→ WORK INSTRUCTIONS
Please reproduce all of the listing below exactly and drop its images.

→ DATA FOR THIS TASK
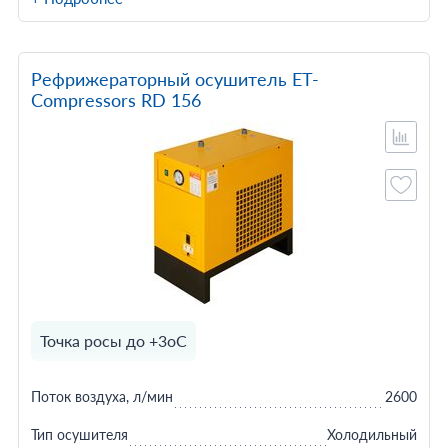
Рефрижераторный осушитель ET-
Compressors RD 156
Точка росы до +3оС
Поток воздуха, л/мин
2600
Тип осушителя
Холодильный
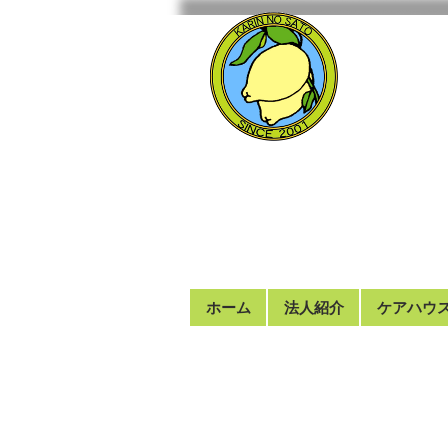
ホーム
法人紹介
ケアハウ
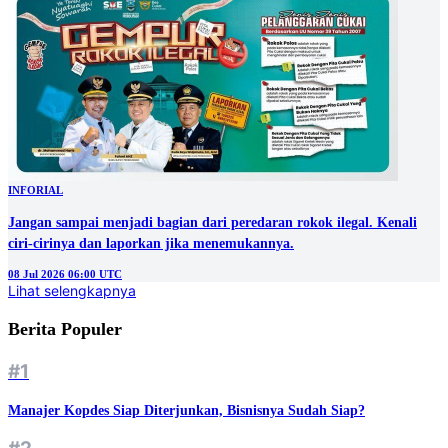
INFORIAL
Jangan sampai menjadi bagian dari peredaran rokok ilegal. Kenali
ciri-cirinya dan laporkan jika menemukannya.
08 Jul 2026 06:00 UTC
Lihat selengkapnya
Berita Populer
#1
Manajer Kopdes Siap Diterjunkan, Bisnisnya Sudah Siap?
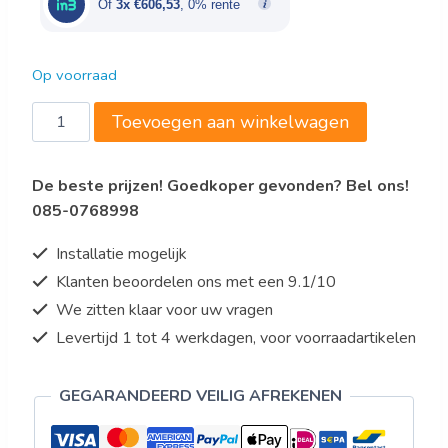
Of
3x €606,53
, 0% rente
Op voorraad
El.
Toevoegen aan winkelwagen
fornuis
700,
De beste prijzen! Goedkoper gevonden? Bel ons!
B800,
085-0768998
4-
pits,
Installatie mogelijk
OO
Klanten beoordelen ons met een 9.1/10
aantal
We zitten klaar voor uw vragen
Levertijd 1 tot 4 werkdagen, voor voorraadartikelen
GEGARANDEERD VEILIG AFREKENEN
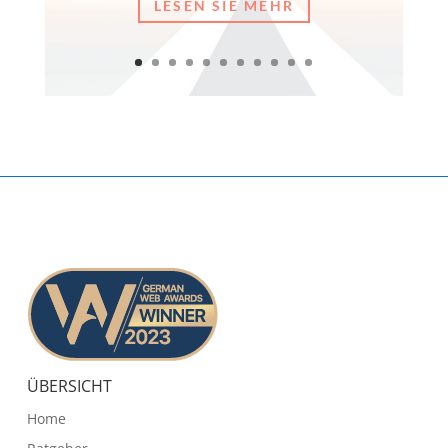
LESEN SIE MEHR
ÜBERSICHT
Home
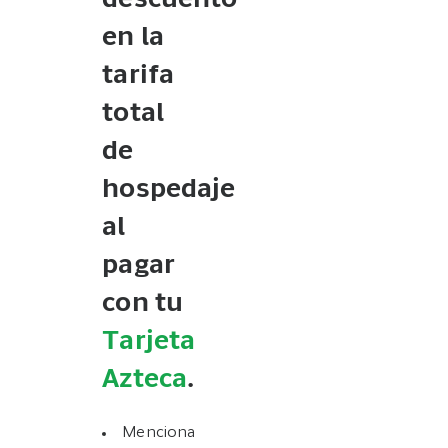
descuento
en la
tarifa
total
de
hospedaje
al
pagar
con tu
Tarjeta
Azteca
.
Menciona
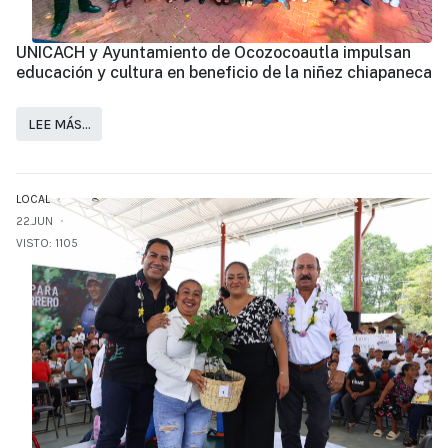
UNICACH y Ayuntamiento de Ocozocoautla impulsan
educación y cultura en beneficio de la niñez chiapaneca
LEE MÁS…
LOCAL
22.JUN
VISTO: 1105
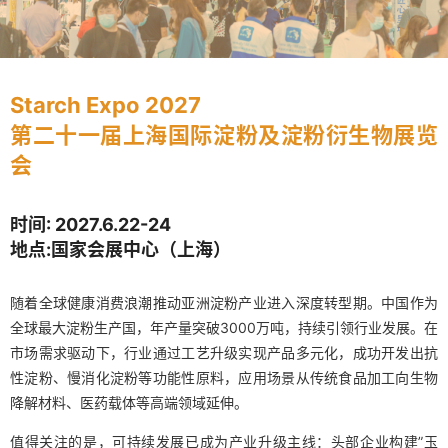
Starch Expo 2027
第二十一届上海国际淀粉及淀粉衍生物展览
会
时间: 2027.6.22-24
地点:国家会展中心（上海）
随着全球健康消费浪潮推动亚洲淀粉产业进入深度转型期。中国作为
全球最大淀粉生产国，年产量突破3000万吨，持续引领行业发展。在
市场需求驱动下，行业通过工艺升级实现产品多元化，成功开发出抗
性淀粉、慢消化淀粉等功能性原料，应用场景从传统食品加工向生物
降解材料、医药载体等高端领域延伸。
值得关注的是，可持续发展已成为产业升级主线：头部企业构建”玉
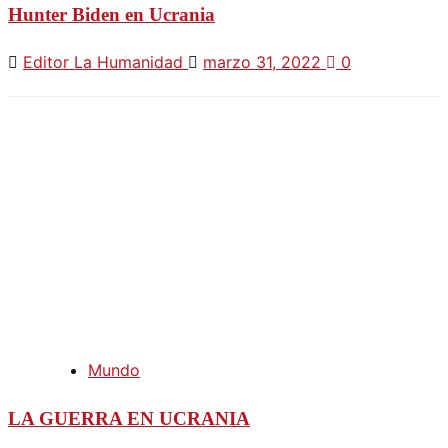
Hunter Biden en Ucrania
Editor La Humanidad
marzo 31, 2022
0
Mundo
LA GUERRA EN UCRANIA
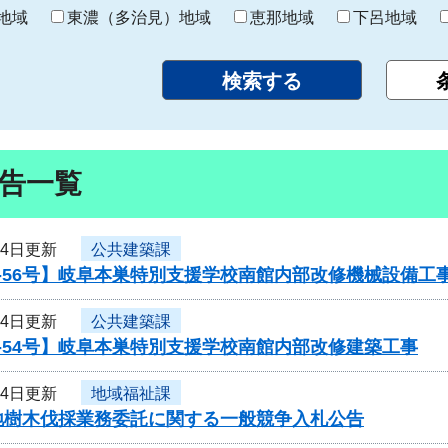
り
地域
東濃（多治見）地域
恵那地域
下呂地域
告一覧
24日更新
公共建築課
-56号】岐阜本巣特別支援学校南館内部改修機械設備工
24日更新
公共建築課
-54号】岐阜本巣特別支援学校南館内部改修建築工事
24日更新
地域福祉課
地樹木伐採業務委託に関する一般競争入札公告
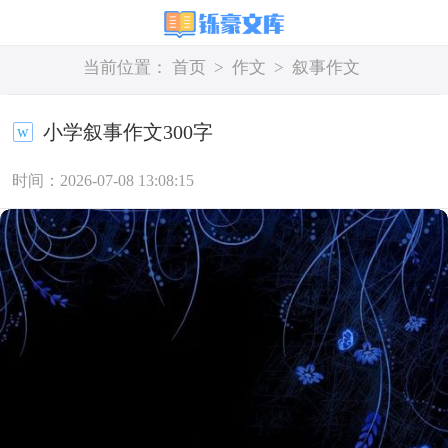
当前位置：
首页
>
作文
>
叙事作文
小学叙事作文300字
时间：2026-07-08 13:08:15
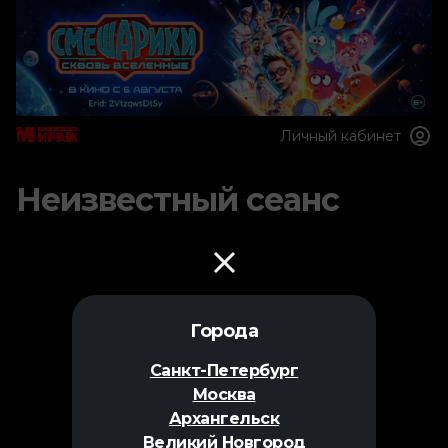
Личный кабинет
Неизвестный сеанс
Города
Санкт-Петербург
Москва
Архангельск
Великий Новгород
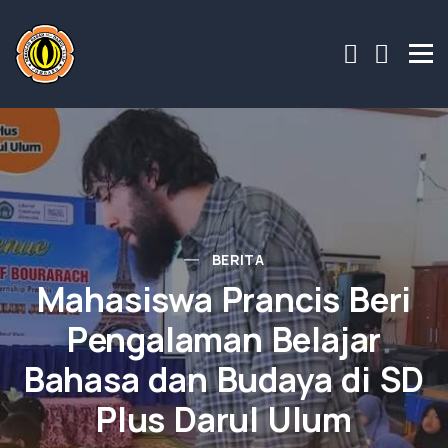
BERITA
Mahasiswa Prancis Beri
Pengalaman Belajar
Bahasa dan Budaya di SD
Plus Darul Ulum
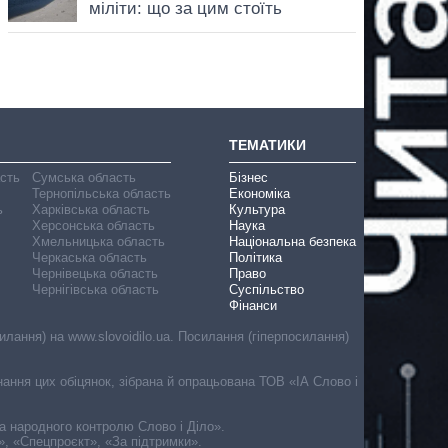
ТЕМАТИКИ
асть
Сумська область
Бізнес
Тернопільська область
Економіка
ь
Харківська область
Культура
Херсонська область
Наука
Хмельницька область
Національна безпека
Черкаська область
Політика
Чернівецька область
Право
Чернігівська область
Суспільство
Фінанси
лання) на www.slovoidilo.ua. Посилання (гіперпосилання)
онання цих обіцянок, зібрана й опрацьована ТОВ «ІА Слово і
ма народного контролю Слово і Діло».
», «Спецпроєкт», «За підтримки».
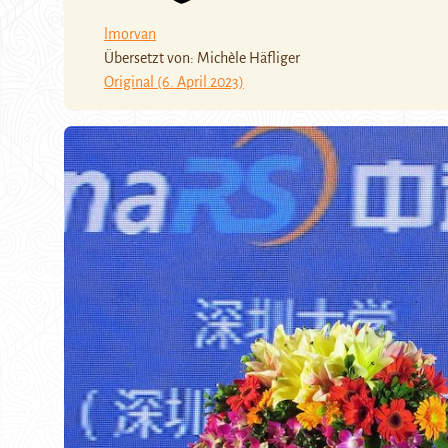
lmorvan
Übersetzt von: Michèle Häfliger
Original (6. April 2023)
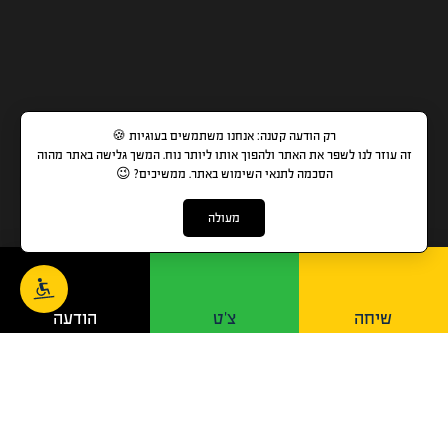
רק הודעה קטנה: אנחנו משתמשים בעוגיות 🍪
זה עוזר לנו לשפר את האתר ולהפוך אותו ליותר נוח. המשך גלישה באתר מהוה
הסכמה לתנאי השימוש באתר. ממשיכים? 😉
1-700-700-741
מעולה
בימינו, יש לכל אדם אפשרות לעשות הסבה מקצועית לכל
תחום בקלות, במהירות ונוחות שאין כמוה.
שיחה
צ'ט
הודעה
הנפקת התעודות וכרטיסי ההסמכה נעשות ישירות מהאתר
ונשלחות בדואר שליחים.
הכל עניין של בחירה נכונה.
בוחרים, נרשמים ומתחילים מיד.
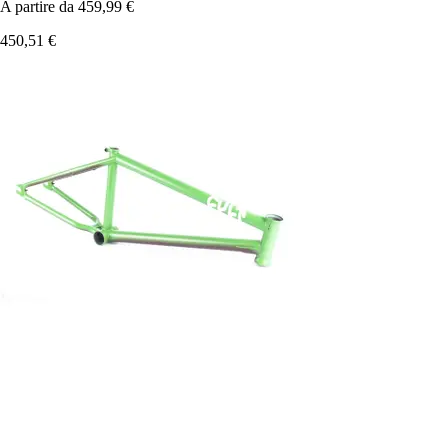
A partire da
459,99 €
450,51 €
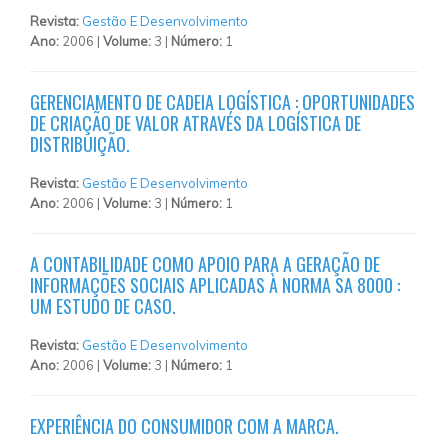
Revista:
Gestão E Desenvolvimento
Ano:
2006 |
Volume:
3 |
Número:
1
GERENCIAMENTO DE CADEIA LOGÍSTICA : OPORTUNIDADES
DE CRIAÇÃO DE VALOR ATRAVÉS DA LOGÍSTICA DE
DISTRIBUIÇÃO.
Revista:
Gestão E Desenvolvimento
Ano:
2006 |
Volume:
3 |
Número:
1
A CONTABILIDADE COMO APOIO PARA A GERAÇÃO DE
INFORMAÇÕES SOCIAIS APLICADAS À NORMA SA 8000 :
UM ESTUDO DE CASO.
Revista:
Gestão E Desenvolvimento
Ano:
2006 |
Volume:
3 |
Número:
1
EXPERIÊNCIA DO CONSUMIDOR COM A MARCA.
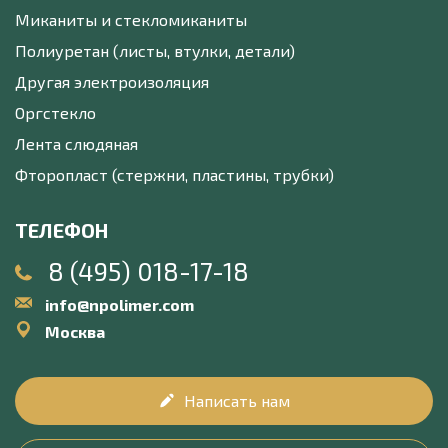
Миканиты и стекломиканиты
Полиуретан (листы, втулки, детали)
Другая электроизоляция
Оргстекло
Лента слюдяная
Фторопласт (стержни, пластины, трубки)
ТЕЛЕФОН
8 (495) 018-17-18
info@npolimer.com
Москва
Написать нам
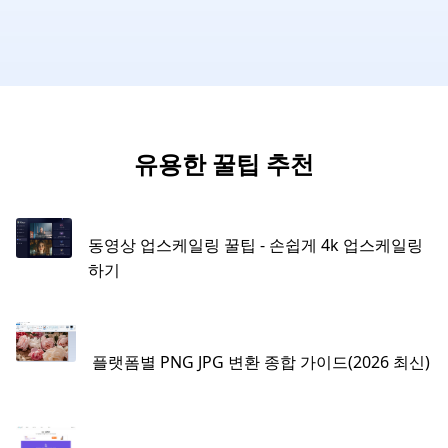
유용한 꿀팁 추천
동영상 업스케일링 꿀팁 - 손쉽게 4k 업스케일링
하기
플랫폼별 PNG JPG 변환 종합 가이드(2026 최신)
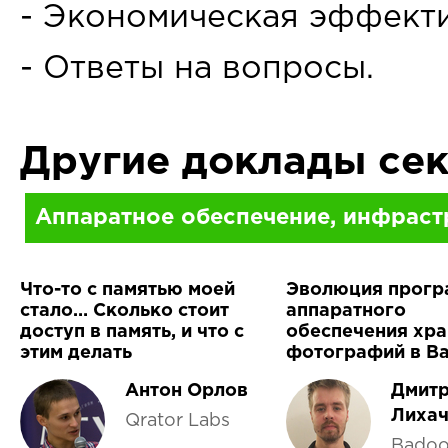
- Экономическая эффекти
- Ответы на вопросы.
Другие доклады се
Аппаратное обеспечение, инфраст
Что-то с памятью моей
Эволюция прогр
стало… Сколько стоит
аппаратного
доступ в память, и что с
обеспечения хра
этим делать
фотографий в B
Антон Орлов
Дмит
Лиха
Qrator Labs
Bado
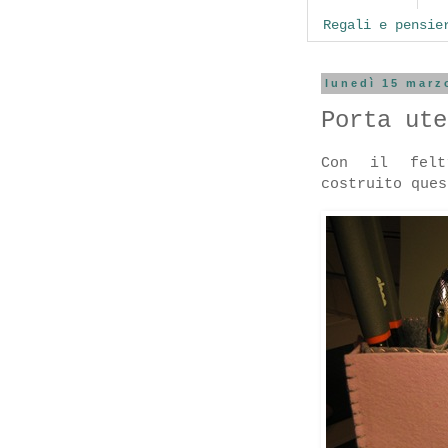
Regali e pensie
lunedì 15 marz
Porta ute
Con il felt
costruito ques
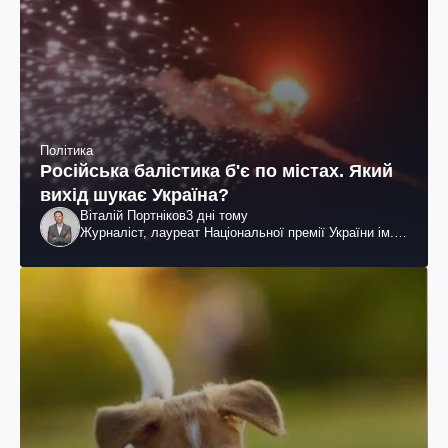
Політика
Російська балістика б'є по містах. Який
вихід шукає Україна?
Віталій Портніков
3 дні тому
Журналіст, лауреат Національної премії України ім.
Шевченка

→ WRITTEN ANSWER
Рефрижераторный осушитель ET-
Compressors RD 156
Точка росы до +3оС
Поток воздуха, л/мин
2600
Тип осушителя
Холодильный
ホーム
法人紹介
ケアハウ
INFORIAL
Jangan sampai menjadi bagian dari peredaran rokok ilegal. Kenali
ciri-cirinya dan laporkan jika menemukannya.
08 Jul 2026 06:00 UTC
Lihat selengkapnya
Berita Populer
#1
Manajer Kopdes Siap Diterjunkan, Bisnisnya Sudah Siap?
Of
3x €606,53
, 0% rente
Op voorraad
El.
Toevoegen aan winkelwagen
fornuis
700,
De beste prijzen! Goedkoper gevonden? Bel ons!
B800,
085-0768998
4-
pits,
Installatie mogelijk
OO
Klanten beoordelen ons met een 9.1/10
aantal
We zitten klaar voor uw vragen
Levertijd 1 tot 4 werkdagen, voor voorraadartikelen
GEGARANDEERD VEILIG AFREKENEN
LESEN SIE MEHR
ÜBERSICHT
Home
descuento
en la
tarifa
total
de
hospedaje
al
pagar
con tu
Tarjeta
Azteca
.
Menciona
UNICACH y Ayuntamiento de Ocozocoautla impulsan
educación y cultura en beneficio de la niñez chiapaneca
LEE MÁS…
LOCAL
22.JUN
VISTO: 1105
Starch Expo 2027
第二十一届上海国际淀粉及淀粉衍生物展览
会
时间: 2027.6.22-24
地点:国家会展中心（上海）
随着全球健康消费浪潮推动亚洲淀粉产业进入深度转型期。中国作为
全球最大淀粉生产国，年产量突破3000万吨，持续引领行业发展。在
市场需求驱动下，行业通过工艺升级实现产品多元化，成功开发出抗
性淀粉、慢消化淀粉等功能性原料，应用场景从传统食品加工向生物
降解材料、医药载体等高端领域延伸。
值得关注的是，可持续发展已成为产业升级主线：头部企业构建”玉
Hunter Biden en Ucrania
Editor La Humanidad
marzo 31, 2022
0
Mundo
LA GUERRA EN UCRANIA
り
地域
東濃（多治見）地域
恵那地域
下呂地域
告一覧
24日更新
公共建築課
-56号】岐阜本巣特別支援学校南館内部改修機械設備工
24日更新
公共建築課
-54号】岐阜本巣特別支援学校南館内部改修建築工事
24日更新
地域福祉課
地樹木伐採業務委託に関する一般競争入札公告
当前位置：
首页
>
作文
>
叙事作文
小学叙事作文300字
时间：2026-07-08 13:08:15
Личный кабинет
Неизвестный сеанс
Города
Санкт-Петербург
Москва
Архангельск
Великий Новгород
BERITA
Mahasiswa Prancis Beri
Pengalaman Belajar
Bahasa dan Budaya di SD
Plus Darul Ulum
ТЕМАТИКИ
асть
Сумська область
Бізнес
Тернопільська область
Економіка
ь
Харківська область
Культура
Херсонська область
Наука
Хмельницька область
Національна безпека
Черкаська область
Політика
Чернівецька область
Право
Чернігівська область
Суспільство
Фінанси
лання) на www.slovoidilo.ua. Посилання (гіперпосилання)
онання цих обіцянок, зібрана й опрацьована ТОВ «ІА Слово і
ма народного контролю Слово і Діло».
», «Спецпроєкт», «За підтримки».
lmorvan
Übersetzt von: Michèle Häfliger
Original (6. April 2023)
רק הודעה קטנה: אנחנו משתמשים בעוגיות 🍪
זה עוזר לנו לשפר את האתר ולהפוך אותו ליותר נוח. המשך גלישה באתר מהוה
הסכמה לתנאי השימוש באתר. ממשיכים? 😉
1-700-700-741
מעולה
בימינו, יש לכל אדם אפשרות לעשות הסבה מקצועית לכל
תחום בקלות, במהירות ונוחות שאין כמוה.
שיחה
צ'ט
הודעה
הנפקת התעודות וכרטיסי ההסמכה נעשות ישירות מהאתר
ונשלחות בדואר שליחים.
הכל עניין של בחירה נכונה.
בוחרים, נרשמים ומתחילים מיד.
A partire da
459,99 €
450,51 €
Revista:
Gestão E Desenvolvimento
Ano:
2006 |
Volume:
3 |
Número:
1
GERENCIAMENTO DE CADEIA LOGÍSTICA : OPORTUNIDADES
DE CRIAÇÃO DE VALOR ATRAVÉS DA LOGÍSTICA DE
DISTRIBUIÇÃO.
Revista:
Gestão E Desenvolvimento
Ano:
2006 |
Volume:
3 |
Número:
1
A CONTABILIDADE COMO APOIO PARA A GERAÇÃO DE
INFORMAÇÕES SOCIAIS APLICADAS À NORMA SA 8000 :
UM ESTUDO DE CASO.
Revista:
Gestão E Desenvolvimento
Ano:
2006 |
Volume:
3 |
Número:
1
EXPERIÊNCIA DO CONSUMIDOR COM A MARCA.
Миканиты и стекломиканиты
Полиуретан (листы, втулки, детали)
Другая электроизоляция
Оргстекло
Лента слюдяная
Фторопласт (стержни, пластины, трубки)
ТЕЛЕФОН
8 (495) 018-17-18
info@npolimer.com
Москва
Написать нам
유용한 꿀팁 추천
동영상 업스케일링 꿀팁 - 손쉽게 4k 업스케일링
하기
플랫폼별 PNG JPG 변환 종합 가이드(2026 최신)
- Экономическая эффекти
- Ответы на вопросы.
Другие доклады се
Аппаратное обеспечение, инфраст
Что-то с памятью моей
Эволюция прогр
стало… Сколько стоит
аппаратного
доступ в память, и что с
обеспечения хра
этим делать
фотографий в B
Антон Орлов
Дмит
Лиха
Qrator Labs
Bado
Regali e pensie
lunedì 15 marz
Porta ute
Con il felt
costruito ques
Політика
Російська балістика б'є по містах. Який
вихід шукає Україна?
Віталій Портніков
3 дні тому
Журналіст, лауреат Національної премії України ім.
Шевченка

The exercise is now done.